The finished product is then applied as a soil-drench for seedlings or is either sprayed directly onto plants or soil.

“One can have different formulations of compost tea and each produces a different result because of the nutrient content of that specific compost mixture. For example, mushroom compost tea consists of straw, chicken manure and spent mushroom mycelium extract and will produce a specific result. If I use a leaf waste, cow manure and general soil and brew that, I will get a different result,” he says.

RESULTS

Initial results of the study show that there are advantages to using mushroom compost tea in the cultivation of these medicinal plants. Advantages include an improvement in plant growth as a result of improving nutrient retention in the soil as well as protecting plant surfaces.

The study uncovered potential anti-oxidant activity in both medicinal plants, as a result of compost tea extract being stored in the bulb structures underground.

“Compost tea is linked to organic farming, where organic farmers/ growers attempt to reduce the reliance and cut out chemical fertilizers and their application in general commercial farming operations. Although genetic modification of plants can increase the yield, it can also in some cases reduce the nutrients.
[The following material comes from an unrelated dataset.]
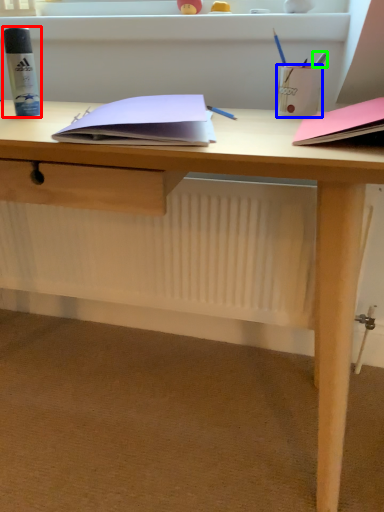 Question: Which object is the farthest from stationery (highlighted by a red box)? Choose among these: stationery (highlighted by a blue box) or stationery (highlighted by a green box).

Choices:
 (A) stationery
 (B) stationery

Answer: (B) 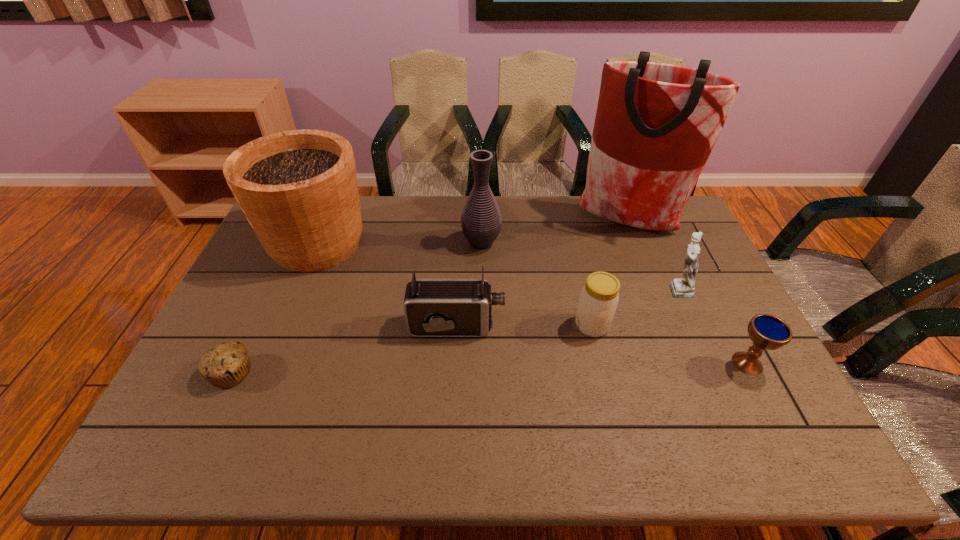 At what (x,y) coordinates should I click in order to perform the action: click on vacant area at the left edge. Please return your answer as a coordinate pair (x, y). This screenshot has width=960, height=540. Looking at the image, I should click on (271, 316).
Organic farming attempts to create a complete seasonal organic sustainable nutrient cycle, with crops vs animals vs soil requirements vs harvest. This cycle restarts with direct seed sowing or planting for the new season”

Jasson says the Wild Ginger and African Potato plants are a complex species and more research in this area is needed.

Greenhouses go high-tech

Advanced automatic heating and cooling systems, sterile foot baths and automatic solar screens are just some of the impressive features of CPUT’s six new greenhouses.
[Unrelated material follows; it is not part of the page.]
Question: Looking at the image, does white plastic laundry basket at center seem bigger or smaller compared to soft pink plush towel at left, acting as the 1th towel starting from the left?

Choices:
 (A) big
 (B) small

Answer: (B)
With the finishing touches added late last year to the two research greenhouses, these high-tech greenhouses are set to open for business this month when students of the Department of Horticultural Sciences start their academic year.

Constructed at the nursery premises on the Bellville Campus, the greenhouses are a welcome addition to the department, which is the only in the Western Cape institution offering a course that focuses specifically on ornamental horticulture.

Head of programme, Dr Chris Daniels says the greenhouses will play a central role in practical teaching and learning activities and serve as the department’s laboratories.

“These are state of the art, world class facilities and all systems are on par with national and industry requirements” he says.

The greenhouses have automatic heating and cooling systems, rain water harvesting systems, artificial lighting systems, automatic solar screens, propagation systems and sterile foot baths.

Each greenhouse came at a price tag of just over R 700 000 with the biggest greenhouse measuring well over 270 square meters.

Daniels says each of the greenhouses have a specific function, with two dedicated for research, while the other four are being  utilised by undergraduate students for various propagation and cultivation processes.

The greenhouse in the courtyard of the design building is known as the display greenhouse and will specifically focus on plant identification. This greenhouse boasts four automatically independently controlled climatic zones and will display plants from different biomes in South Africa.

Daniels says one very important feature of all the greenhouses is the sterile foot baths at the entrances of each greenhouse.

“This will limit the spread of diseases by students and visitors into our greenhouses and teach students the importance of sanitation in horticulture. Greenhouses must be treated like laboratories and improper disease control can have serious negative impacts on plant production” he says.

“The Department of Horticultural Sciences is proud to have these state of the art world class facilities, to give our undergraduate and postgraduate students possibly the best horticultural experience in the country,” says Daniels.